Combine data frames with columns of class `labelled`
Arguments
- ...
data frames to bind together, potentially with columns of class "labelled". The first argument can be a list of data frames, similar to `plyr::rbind.fill`.
- labels
A named list providing vectors of value labels or describing how to handle columns of class `labelled`. See details for usage.
- warn
Logical indicating to warn if combining variables with different value labels. Defaults to TRUE.
Details
The argument `labels` provides options for how to handle binding of columns of class `labelled`. Typical use is to provide a named list with elements for each labelled column. Elements of the list are either a vector of labels that should be applied to the column or the character string "concatenated", which indicates that labels should be concatenated such that all unique labels are distinct values in the combined vector. This is accomplished by converting to character strings, binding, and then casting back to labelled. For labelled columns for which labels are not provided in the `label` argument, the default behaviour is that the labels from the first data frame with labels for that column are inherited by the combined data.
See examples.
Examples
df1 <- data.frame(
area = haven::labelled(c(1L, 2L, 3L), c("reg 1"=1,"reg 2"=2,"reg 3"=3)),
climate = haven::labelled(c(0L, 1L, 1L), c("cold"=0,"hot"=1))
)
df2 <- data.frame(
area = haven::labelled(c(1L, 2L), c("reg A"=1, "reg B"=2)),
climate = haven::labelled(c(1L, 0L), c("cold"=0, "warm"=1))
)
# Default: all data frames inherit labels from first df. Incorrect if
# "reg 1" and "reg A" are from different countries, for example.

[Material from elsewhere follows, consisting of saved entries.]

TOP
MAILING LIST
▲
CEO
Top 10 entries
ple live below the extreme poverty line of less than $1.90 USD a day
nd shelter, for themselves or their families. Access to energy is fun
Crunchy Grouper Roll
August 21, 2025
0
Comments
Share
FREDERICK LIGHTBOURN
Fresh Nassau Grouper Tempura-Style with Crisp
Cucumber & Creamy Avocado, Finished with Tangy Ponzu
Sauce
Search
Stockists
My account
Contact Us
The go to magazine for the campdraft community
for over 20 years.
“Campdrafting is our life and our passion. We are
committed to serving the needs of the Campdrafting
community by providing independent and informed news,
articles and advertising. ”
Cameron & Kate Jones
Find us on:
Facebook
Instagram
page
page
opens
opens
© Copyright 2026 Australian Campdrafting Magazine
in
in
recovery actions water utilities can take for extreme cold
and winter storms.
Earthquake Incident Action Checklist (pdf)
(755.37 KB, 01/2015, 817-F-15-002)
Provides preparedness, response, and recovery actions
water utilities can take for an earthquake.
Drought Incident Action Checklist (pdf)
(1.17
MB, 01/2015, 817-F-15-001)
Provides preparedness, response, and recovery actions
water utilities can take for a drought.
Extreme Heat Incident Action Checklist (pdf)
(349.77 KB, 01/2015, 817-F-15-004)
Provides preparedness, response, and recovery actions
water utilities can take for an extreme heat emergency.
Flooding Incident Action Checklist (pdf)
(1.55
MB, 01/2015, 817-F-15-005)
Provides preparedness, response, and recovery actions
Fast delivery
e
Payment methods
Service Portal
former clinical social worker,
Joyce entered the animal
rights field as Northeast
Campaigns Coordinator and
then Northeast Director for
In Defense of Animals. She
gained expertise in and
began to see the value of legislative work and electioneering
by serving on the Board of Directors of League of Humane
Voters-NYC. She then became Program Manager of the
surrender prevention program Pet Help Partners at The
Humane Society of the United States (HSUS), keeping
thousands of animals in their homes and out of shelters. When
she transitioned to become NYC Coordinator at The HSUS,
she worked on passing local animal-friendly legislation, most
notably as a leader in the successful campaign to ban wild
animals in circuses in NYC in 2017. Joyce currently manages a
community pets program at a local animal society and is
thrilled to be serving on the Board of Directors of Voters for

dfA <- rbind_labelled(df1, df2)
#> Warning: Some variables have non-matching value labels: area, climate.
#> Inheriting labels from first data frame with labels.
haven::as_factor(dfA)
#> area climate
#> 1 reg 1 cold
#> 2 reg 2 hot
#> 3 reg 3 hot
#> 4 reg 1 hot
#> 5 reg 2 cold
# Concatenate value labels for "area". Regions are coded separately,
# and original integer values are lost (by necessity of more levels now).
# For "climate", codes "1 = hot" and "1 = warm", are coded as the same
# outcome, inheriting "1 = hot" from df1 by default.
dfB <- rbind_labelled(df1, df2, labels=list(area = "concatenate"))
#> Warning: Some variables have non-matching value labels: climate.
#> Inheriting labels from first data frame with labels.
dfB
#> area climate
#> 1 1 0
#> 2 2 1
#> 3 3 1
#> 4 4 1
#> 5 5 0
haven::as_factor(dfB)
#> area climate
#> 1 reg 1 cold
#> 2 reg 2 hot
#> 3 reg 3 hot
#> 4 reg A hot
#> 5 reg B cold
# We can specify to code as "1=warm/hot" rather than inheriting "hot".
dfC <- rbind_labelled(df1, df2,
labels=list(area = "concatenate", climate = c("cold"=0, "warm/hot"=1)))
dfC$climate
#> <labelled<integer>[5]>
#> [1] 0 1 1 1 0
#>
#> Labels:
#> value label
#> 0 cold
#> 1 warm/hot
haven::as_factor(dfC)
#> area climate
#> 1 reg 1 cold
#> 2 reg 2 warm/hot
#> 3 reg 3 warm/hot
#> 4 reg A warm/hot
#> 5 reg B cold
# Or use `climate="concatenate"` to code "warm" and "hot" as different.
dfD <- rbind_labelled(df1, df2,
labels=list(area = "concatenate", climate="concatenate"))
dfD
#> area climate
#> 1 1 1
#> 2 2 2
#> 3 3 2
#> 4 4 3
#> 5 5 1
haven::as_factor(dfD)
#> area climate
#> 1 reg 1 cold
#> 2 reg 2 hot
#> 3 reg 3 hot
#> 4 reg A warm
#> 5 reg B cold